As always, these are very cool, even small and not fully done. And of course, you always brings fun and creative ideas with you. ;P

I need to try this myself at some point.  :Smile:

----------


## Mouse

These are beautiful!

(not that the statement really needs an exclamation mark, since I've never seen you do a bad one  :Wink:  )

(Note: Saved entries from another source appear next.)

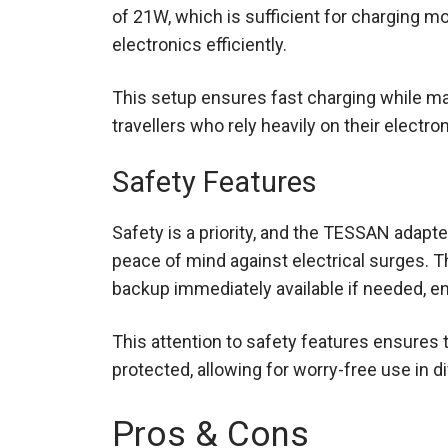
of 21W, which is sufficient for charging m
electronics efficiently.
This setup ensures fast charging while mai
travellers who rely heavily on their electr
Safety Features
Safety is a priority, and the TESSAN adapte
peace of mind against electrical surges. T
backup immediately available if needed, en
This attention to safety features ensures 
protected, allowing for worry-free use in 
Pros & Cons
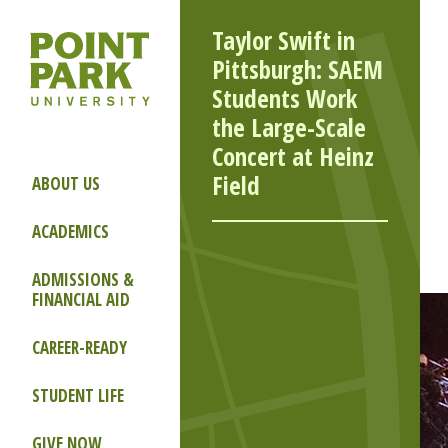
Taylor Swift in
Pittsburgh: SAEM
Students Work
the Large-Scale
Concert at Heinz
Field
ABOUT US
ACADEMICS
ADMISSIONS &
FINANCIAL AID
CAREER-READY
STUDENT LIFE
GIVE NOW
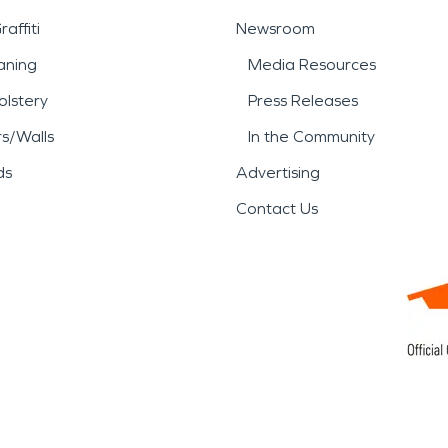
affiti
Newsroom
aning
Media Resources
lstery
Press Releases
rs/Walls
In the Community
ds
Advertising
Contact Us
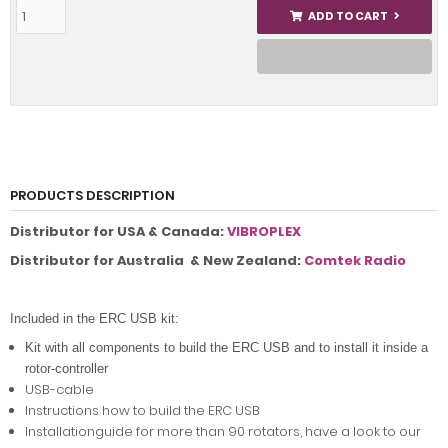
ADD TO CART
PRODUCTS DESCRIPTION
Distributor for USA & Canada:
VIBROPLEX
Distributor for Australia & New Zealand:
Comtek Radio
Included in the ERC USB kit:
Kit with all components to build the ERC USB and to install it inside a
rotor-controller
USB-cable
Instructions how to build the ERC USB
Installationguide for more than 90 rotators, have a look to our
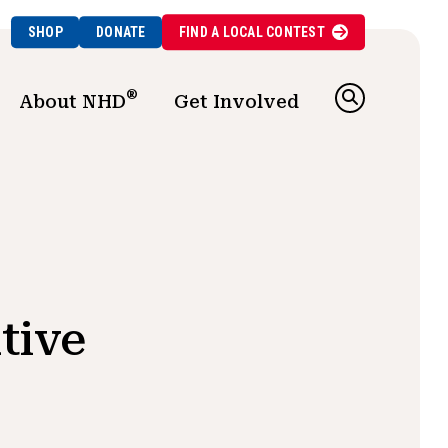
SHOP
DONATE
FIND A
LOCAL
CONTEST
®
About NHD
Get Involved
tive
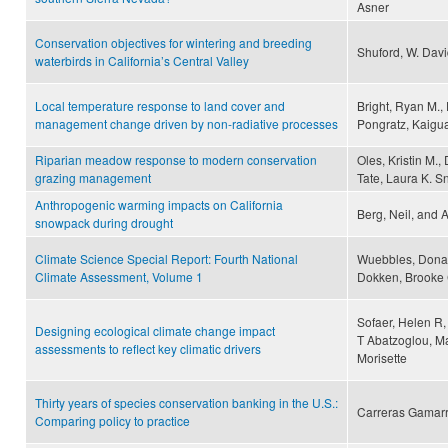
Asner
Conservation objectives for wintering and breeding
Shuford, W. Davi
waterbirds in California’s Central Valley
Local temperature response to land cover and
Bright, Ryan M.,
management change driven by non-radiative processes
Pongratz, Kaigu
Riparian meadow response to modern conservation
Oles, Kristin M.
grazing management
Tate, Laura K. S
Anthropogenic warming impacts on California
Berg, Neil, and 
snowpack during drought
Climate Science Special Report: Fourth National
Wuebbles, Donald
Climate Assessment, Volume 1
Dokken, Brooke 
Sofaer, Helen R,
Designing ecological climate change impact
T Abatzoglou, Mar
assessments to reflect key climatic drivers
Morisette
Thirty years of species conservation banking in the U.S.:
Carreras Gamarr
Comparing policy to practice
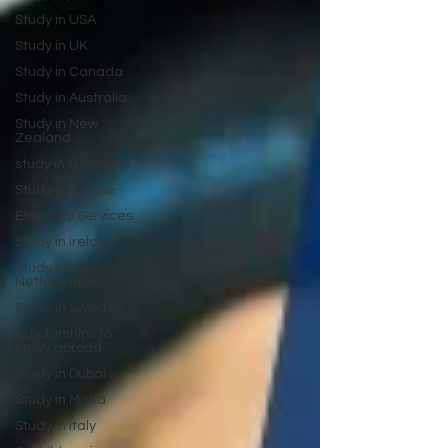
Study in USA
Study in UK
Study in Canada
Study in Australia
Study in New
Zealand
study in Germany
Study in Europe
Essential Services
Study in Ireland
Study in the
Netherlands
Study in Sweden
scholarships to
study abroad
Study in Dubai
Study in Malta
Study in Italy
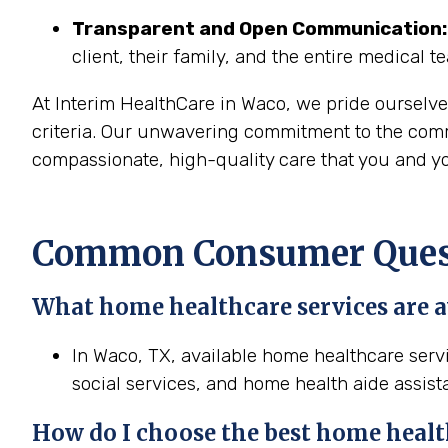
Transparent and Open Communication:
client, their family, and the entire medical t
At Interim HealthCare in Waco, we pride ourselve
criteria. Our unwavering commitment to the commu
compassionate, high-quality care that you and yo
Common Consumer Quest
What home healthcare services are a
In Waco, TX, available home healthcare servi
social services, and home health aide assist
How do I choose the best home healt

You have to develop them - all of them.... Pleeeeeease?

----------


## tilt

whoa.. map overload... what a great bunch of maps - lovely that you take time to doodle - I gotta do that more  :Smile:

----------


## Chashio

> whoa.. map overload... what a great bunch of maps - lovely that you take time to doodle - I gotta do that more


Hehe, I know, right? Any more and I'll be smothering y'all with maps.  :Razz:   I'm glad you like them tilt  :Smile:  [ I spend a very large amount of time doodling. I have piles of doodled maps lying around and more in sketchbooks and more in the studio. ... at some point I'll share them  :Wink:  ]




> These are beautiful!
> 
> (not that the statement really needs an exclamation mark, since I've never seen you do a bad one  )
> 
> You have to develop them - all of them.... Pleeeeeease?


These ones came off pretty well and I like them a lot. [I have a bunch of bad ones as well  :Wink:  ] I had lost these for a while... the files got screwed up a bit and I couldn't open them until today. I will develop them at some point, definitely.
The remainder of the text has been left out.